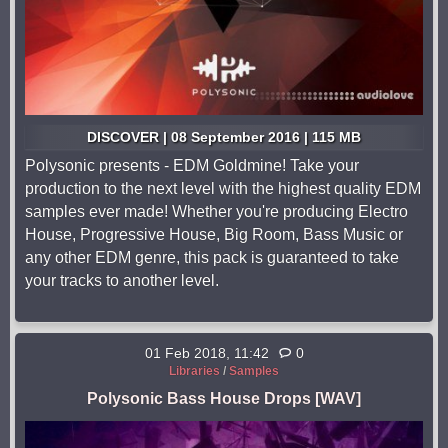
DISCOVER | 08 September 2016 | 115 MB
Polysonic presents - EDM Goldmine! Take your
production to the next level with the highest quality EDM
samples ever made! Whether you're producing Electro
House, Progressive House, Big Room, Bass Music or
any other EDM genre, this pack is guaranteed to take
your tracks to another level.
01 Feb 2018, 11:42
0
Libraries
/
Samples
Polysonic Bass House Drops [WAV]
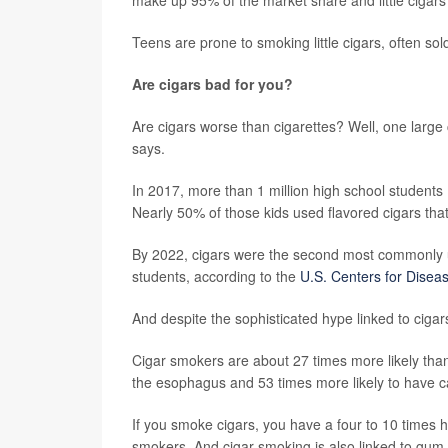
Teens are prone to smoking little cigars, often sol
Are cigars bad for you?
Are cigars worse than cigarettes? Well, one large
says.
In 2017, more than 1 million high school students
Nearly 50% of those kids used flavored cigars th
By 2022, cigars were the second most commonly 
students, according to the
U.S. Centers for Disea
And despite the sophisticated hype linked to cigars
Cigar smokers are about 27 times more likely tha
the esophagus and 53 times more likely to have ca
If you smoke cigars, you have a four to 10 times h
smokers. And cigar smoking is also linked to gum 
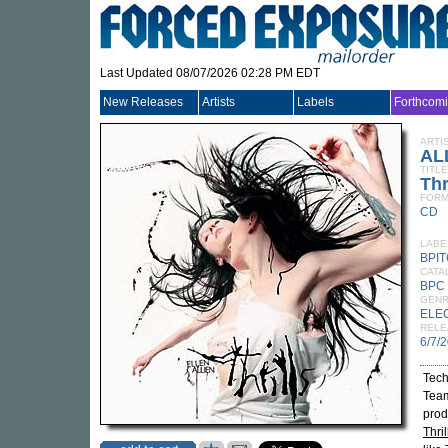
Last Updated 08/07/2026 02:28 PM EDT
New Releases
Artists
Labels
Forthcom
ARTI
AL
TITLE
Thr
FORM
CD
LABE
BPI
CATA
BPC
GEN
ELE
RELE
6/7/
Tech
Team
pro
Thril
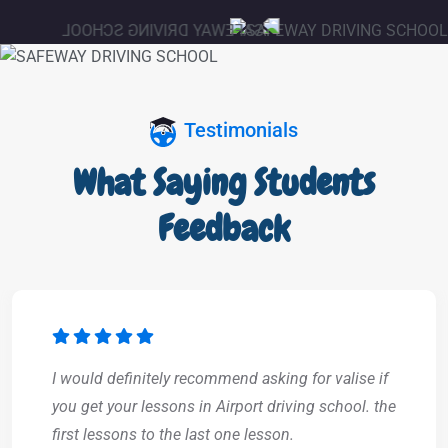
Testimonials
What Saying Students
Feedback
I would definitely recommend asking for valise if
you get your lessons in Airport driving school. the
first lessons to the last one lesson.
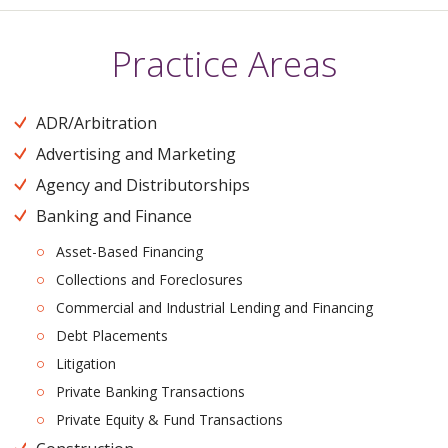
Practice Areas
ADR/Arbitration
Advertising and Marketing
Agency and Distributorships
Banking and Finance
Asset-Based Financing
Collections and Foreclosures
Commercial and Industrial Lending and Financing
Debt Placements
Litigation
Private Banking Transactions
Private Equity & Fund Transactions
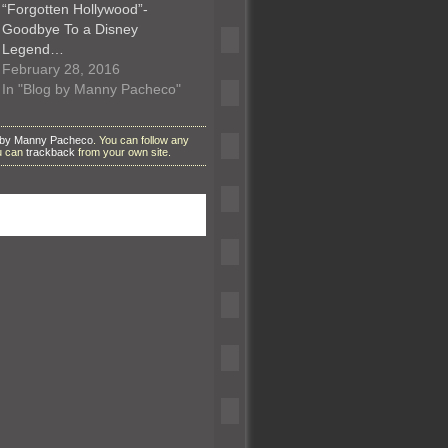
“Forgotten Hollywood”-
Goodbye To a Disney
Legend…
February 28, 2016
In "Blog by Manny Pacheco"
 by Manny Pacheco
. You can follow any
ou can
trackback
from your own site.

Task details:
Set down all of the entries exactly. Leave the pictures out.

Output for this task:
DISCOVER | 08 September 2016 | 115 MB
Polysonic presents - EDM Goldmine! Take your
production to the next level with the highest quality EDM
samples ever made! Whether you're producing Electro
House, Progressive House, Big Room, Bass Music or
any other EDM genre, this pack is guaranteed to take
your tracks to another level.
01 Feb 2018, 11:42
0
Libraries
/
Samples
Polysonic Bass House Drops [WAV]
Teens are prone to smoking little cigars, often sol
Are cigars bad for you?
Are cigars worse than cigarettes? Well, one large
says.
In 2017, more than 1 million high school students
Nearly 50% of those kids used flavored cigars th
By 2022, cigars were the second most commonly 
students, according to the
U.S. Centers for Disea
And despite the sophisticated hype linked to cigars
Cigar smokers are about 27 times more likely tha
the esophagus and 53 times more likely to have ca
If you smoke cigars, you have a four to 10 times h
smokers. And cigar smoking is also linked to gum 
Last Updated 08/07/2026 02:28 PM EDT
New Releases
Artists
Labels
Forthcom
ARTI
AL
TITLE
Thr
FORM
CD
LABE
BPI
CATA
BPC
GEN
ELE
RELE
6/7/
Tech
Team
pro
Thril
Testimonials
What Saying Students
Feedback
I would definitely recommend asking for valise if
you get your lessons in Airport driving school. the
first lessons to the last one lesson.
Practice Areas
ADR/Arbitration
Advertising and Marketing
Agency and Distributorships
Banking and Finance
Asset-Based Financing
Collections and Foreclosures
Commercial and Industrial Lending and Financing
Debt Placements
Litigation
Private Banking Transactions
Private Equity & Fund Transactions
“Forgotten Hollywood”-
Goodbye To a Disney
Legend…
February 28, 2016
In "Blog by Manny Pacheco"
 by Manny Pacheco
. You can follow any
ou can
trackback
from your own site.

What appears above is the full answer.